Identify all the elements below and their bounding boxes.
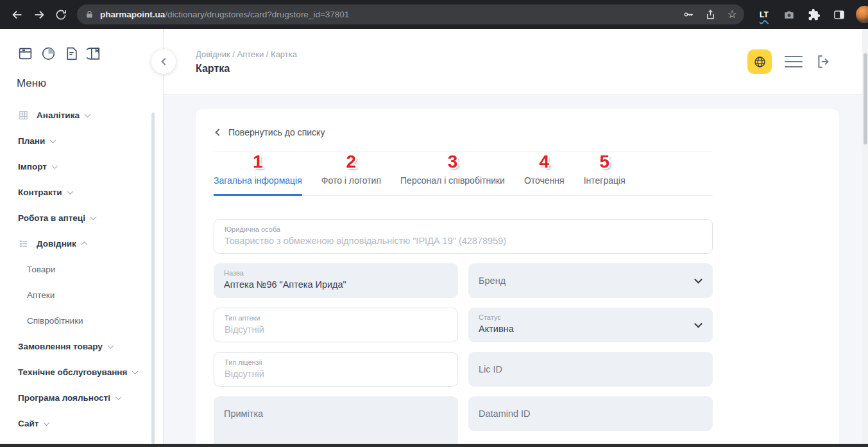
sidebar-scrollbar[interactable] xyxy=(151,112,155,444)
globe-icon xyxy=(753,55,767,69)
sidebar: Меню Аналітика Плани Імпорт Контракти Ро… xyxy=(0,29,164,447)
chevron-down-icon xyxy=(44,419,50,426)
page-scrollbar-thumb[interactable] xyxy=(864,53,867,145)
page-scrollbar[interactable] xyxy=(862,29,868,444)
page-header: Довідник / Аптеки / Картка Картка xyxy=(164,29,868,95)
content-area: Повернутись до списку 1 Загальна інформа… xyxy=(164,95,868,447)
sidebar-item-pharmacy-work[interactable]: Робота в аптеці xyxy=(0,205,163,231)
sidebar-item-site[interactable]: Сайт xyxy=(0,410,163,436)
sidebar-item-contracts[interactable]: Контракти xyxy=(0,179,163,205)
book-icon[interactable] xyxy=(86,45,103,62)
language-globe-button[interactable] xyxy=(747,49,772,74)
chevron-down-icon xyxy=(107,342,114,349)
document-icon[interactable] xyxy=(63,45,80,62)
sidebar-item-employees[interactable]: Співробітники xyxy=(0,308,163,333)
url-text: pharmapoint.ua/dictionary/drugstores/car… xyxy=(100,10,349,19)
chevron-left-icon xyxy=(215,128,222,136)
key-icon[interactable] xyxy=(679,4,698,26)
annotation-mark-5: 5 xyxy=(599,152,609,172)
sidebar-item-dictionary[interactable]: Довідник xyxy=(0,231,163,256)
annotation-mark-4: 4 xyxy=(540,152,550,172)
page-title: Картка xyxy=(196,63,297,74)
tab-personnel[interactable]: 3 Персонал і співробітники xyxy=(400,175,505,195)
languagetool-extension-icon[interactable]: LT xyxy=(753,4,775,26)
drugstore-card: Повернутись до списку 1 Загальна інформа… xyxy=(196,109,839,447)
back-to-list-link[interactable]: Повернутись до списку xyxy=(214,123,713,141)
list-icon xyxy=(18,238,30,249)
lock-icon xyxy=(85,10,94,19)
share-icon[interactable] xyxy=(701,4,720,26)
tab-integration[interactable]: 5 Інтеграція xyxy=(584,175,625,195)
sidebar-item-import[interactable]: Імпорт xyxy=(0,153,163,179)
lic-id-field[interactable]: Lic ID xyxy=(468,352,713,387)
archive-box-icon[interactable] xyxy=(17,45,34,62)
sidebar-item-analytics[interactable]: Аналітика xyxy=(0,102,163,128)
browser-toolbar: pharmapoint.ua/dictionary/drugstores/car… xyxy=(0,0,868,29)
sidebar-item-goods-order[interactable]: Замовлення товару xyxy=(0,333,163,359)
chevron-down-icon xyxy=(67,188,73,195)
chevron-up-icon xyxy=(81,241,87,247)
tab-photo-logo[interactable]: 2 Фото і логотип xyxy=(321,175,381,195)
general-info-form: Юридична особа Товариство з обмеженою ві… xyxy=(214,219,713,447)
tab-surroundings[interactable]: 4 Оточення xyxy=(524,175,565,195)
pharmacy-type-field[interactable]: Тип аптеки Відсутній xyxy=(214,308,458,342)
sidebar-menu: Аналітика Плани Імпорт Контракти Робота … xyxy=(0,102,163,436)
reload-icon[interactable] xyxy=(50,4,72,26)
grid-icon xyxy=(18,109,30,121)
annotation-mark-2: 2 xyxy=(346,152,357,172)
side-panel-icon[interactable] xyxy=(828,4,850,26)
breadcrumb: Довідник / Аптеки / Картка xyxy=(196,49,297,59)
chevron-down-icon xyxy=(84,111,90,118)
sidebar-item-drugstores[interactable]: Аптеки xyxy=(0,282,163,308)
bookmark-star-icon[interactable]: ☆ xyxy=(722,4,742,26)
camera-extension-icon[interactable] xyxy=(778,4,800,26)
chevron-down-icon xyxy=(132,368,139,374)
bottom-edge-bar xyxy=(0,444,868,447)
pie-chart-icon[interactable] xyxy=(40,45,57,62)
forward-icon[interactable] xyxy=(28,4,50,26)
sidebar-item-goods[interactable]: Товари xyxy=(0,256,163,282)
logout-icon[interactable] xyxy=(815,53,832,70)
legal-entity-field[interactable]: Юридична особа Товариство з обмеженою ві… xyxy=(214,219,713,254)
sidebar-item-plans[interactable]: Плани xyxy=(0,128,163,153)
license-type-field[interactable]: Тип ліцензії Відсутній xyxy=(214,352,458,387)
name-field[interactable]: Назва Аптека №96 "Аптека Ирида" xyxy=(214,263,458,298)
chevron-down-icon xyxy=(51,162,58,169)
hamburger-menu-icon[interactable] xyxy=(785,56,803,68)
menu-title: Меню xyxy=(17,77,163,90)
note-field[interactable]: Примітка xyxy=(214,396,458,447)
chevron-down-icon xyxy=(694,276,702,284)
tab-bar: 1 Загальна інформація 2 Фото і логотип 3… xyxy=(214,152,713,196)
back-icon[interactable] xyxy=(6,4,28,26)
chevron-left-icon xyxy=(161,58,168,65)
status-select[interactable]: Статус Активна xyxy=(468,308,713,342)
datamind-id-field[interactable]: Datamind ID xyxy=(468,396,713,431)
tab-general-info[interactable]: 1 Загальна інформація xyxy=(214,175,302,195)
annotation-mark-3: 3 xyxy=(448,152,458,172)
sidebar-collapse-button[interactable] xyxy=(151,49,176,74)
sidebar-item-maintenance[interactable]: Технічне обслуговування xyxy=(0,359,163,385)
chevron-down-icon xyxy=(90,214,96,220)
annotation-mark-1: 1 xyxy=(253,152,263,172)
profile-avatar[interactable] xyxy=(853,4,868,26)
address-bar[interactable]: pharmapoint.ua/dictionary/drugstores/car… xyxy=(77,4,744,24)
chevron-down-icon xyxy=(115,394,122,400)
brand-select[interactable]: Бренд xyxy=(468,263,713,298)
sidebar-item-loyalty[interactable]: Програма лояльності xyxy=(0,385,163,410)
extensions-puzzle-icon[interactable] xyxy=(803,4,825,26)
chevron-down-icon xyxy=(50,137,56,143)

- - - -

# [ABOUT THIS EXERCISE]
Return the data exactly. Do not carry over any images.

# [EXERCISE ANSWER]
Identify all the elements below and their bounding boxes.
sidebar-scrollbar[interactable] xyxy=(151,112,155,444)
globe-icon xyxy=(753,55,767,69)
sidebar: Меню Аналітика Плани Імпорт Контракти Ро… xyxy=(0,29,164,447)
chevron-down-icon xyxy=(44,419,50,426)
page-scrollbar-thumb[interactable] xyxy=(864,53,867,145)
page-scrollbar[interactable] xyxy=(862,29,868,444)
page-header: Довідник / Аптеки / Картка Картка xyxy=(164,29,868,95)
content-area: Повернутись до списку 1 Загальна інформа… xyxy=(164,95,868,447)
sidebar-item-pharmacy-work[interactable]: Робота в аптеці xyxy=(0,205,163,231)
sidebar-item-site[interactable]: Сайт xyxy=(0,410,163,436)
sidebar-item-contracts[interactable]: Контракти xyxy=(0,179,163,205)
book-icon[interactable] xyxy=(86,45,103,62)
language-globe-button[interactable] xyxy=(747,49,772,74)
chevron-down-icon xyxy=(107,342,114,349)
document-icon[interactable] xyxy=(63,45,80,62)
sidebar-item-employees[interactable]: Співробітники xyxy=(0,308,163,333)
url-text: pharmapoint.ua/dictionary/drugstores/car… xyxy=(100,10,349,19)
chevron-left-icon xyxy=(215,128,222,136)
key-icon[interactable] xyxy=(679,4,698,26)
annotation-mark-5: 5 xyxy=(599,152,609,172)
sidebar-item-dictionary[interactable]: Довідник xyxy=(0,231,163,256)
annotation-mark-4: 4 xyxy=(540,152,550,172)
page-title: Картка xyxy=(196,63,297,74)
tab-personnel[interactable]: 3 Персонал і співробітники xyxy=(400,175,505,195)
languagetool-extension-icon[interactable]: LT xyxy=(753,4,775,26)
drugstore-card: Повернутись до списку 1 Загальна інформа… xyxy=(196,109,839,447)
back-to-list-link[interactable]: Повернутись до списку xyxy=(214,123,713,141)
list-icon xyxy=(18,238,30,249)
lock-icon xyxy=(85,10,94,19)
share-icon[interactable] xyxy=(701,4,720,26)
tab-integration[interactable]: 5 Інтеграція xyxy=(584,175,625,195)
sidebar-item-import[interactable]: Імпорт xyxy=(0,153,163,179)
lic-id-field[interactable]: Lic ID xyxy=(468,352,713,387)
archive-box-icon[interactable] xyxy=(17,45,34,62)
sidebar-item-analytics[interactable]: Аналітика xyxy=(0,102,163,128)
browser-toolbar: pharmapoint.ua/dictionary/drugstores/car… xyxy=(0,0,868,29)
sidebar-item-goods-order[interactable]: Замовлення товару xyxy=(0,333,163,359)
chevron-down-icon xyxy=(67,188,73,195)
chevron-up-icon xyxy=(81,241,87,247)
tab-photo-logo[interactable]: 2 Фото і логотип xyxy=(321,175,381,195)
general-info-form: Юридична особа Товариство з обмеженою ві… xyxy=(214,219,713,447)
tab-surroundings[interactable]: 4 Оточення xyxy=(524,175,565,195)
pharmacy-type-field[interactable]: Тип аптеки Відсутній xyxy=(214,308,458,342)
sidebar-menu: Аналітика Плани Імпорт Контракти Робота … xyxy=(0,102,163,436)
reload-icon[interactable] xyxy=(50,4,72,26)
grid-icon xyxy=(18,109,30,121)
annotation-mark-2: 2 xyxy=(346,152,357,172)
side-panel-icon[interactable] xyxy=(828,4,850,26)
breadcrumb: Довідник / Аптеки / Картка xyxy=(196,49,297,59)
chevron-down-icon xyxy=(84,111,90,118)
sidebar-item-drugstores[interactable]: Аптеки xyxy=(0,282,163,308)
bookmark-star-icon[interactable]: ☆ xyxy=(722,4,742,26)
camera-extension-icon[interactable] xyxy=(778,4,800,26)
chevron-down-icon xyxy=(132,368,139,374)
bottom-edge-bar xyxy=(0,444,868,447)
pie-chart-icon[interactable] xyxy=(40,45,57,62)
forward-icon[interactable] xyxy=(28,4,50,26)
sidebar-item-goods[interactable]: Товари xyxy=(0,256,163,282)
logout-icon[interactable] xyxy=(815,53,832,70)
legal-entity-field[interactable]: Юридична особа Товариство з обмеженою ві… xyxy=(214,219,713,254)
sidebar-item-plans[interactable]: Плани xyxy=(0,128,163,153)
license-type-field[interactable]: Тип ліцензії Відсутній xyxy=(214,352,458,387)
name-field[interactable]: Назва Аптека №96 "Аптека Ирида" xyxy=(214,263,458,298)
chevron-down-icon xyxy=(51,162,58,169)
hamburger-menu-icon[interactable] xyxy=(785,56,803,68)
menu-title: Меню xyxy=(17,77,163,90)
note-field[interactable]: Примітка xyxy=(214,396,458,447)
chevron-down-icon xyxy=(694,276,702,284)
tab-bar: 1 Загальна інформація 2 Фото і логотип 3… xyxy=(214,152,713,196)
back-icon[interactable] xyxy=(6,4,28,26)
chevron-left-icon xyxy=(161,58,168,65)
status-select[interactable]: Статус Активна xyxy=(468,308,713,342)
datamind-id-field[interactable]: Datamind ID xyxy=(468,396,713,431)
tab-general-info[interactable]: 1 Загальна інформація xyxy=(214,175,302,195)
annotation-mark-3: 3 xyxy=(448,152,458,172)
sidebar-collapse-button[interactable] xyxy=(151,49,176,74)
sidebar-item-maintenance[interactable]: Технічне обслуговування xyxy=(0,359,163,385)
chevron-down-icon xyxy=(90,214,96,220)
annotation-mark-1: 1 xyxy=(253,152,263,172)
profile-avatar[interactable] xyxy=(853,4,868,26)
address-bar[interactable]: pharmapoint.ua/dictionary/drugstores/car… xyxy=(77,4,744,24)
chevron-down-icon xyxy=(115,394,122,400)
brand-select[interactable]: Бренд xyxy=(468,263,713,298)
sidebar-item-loyalty[interactable]: Програма лояльності xyxy=(0,385,163,410)
extensions-puzzle-icon[interactable] xyxy=(803,4,825,26)
chevron-down-icon xyxy=(50,137,56,143)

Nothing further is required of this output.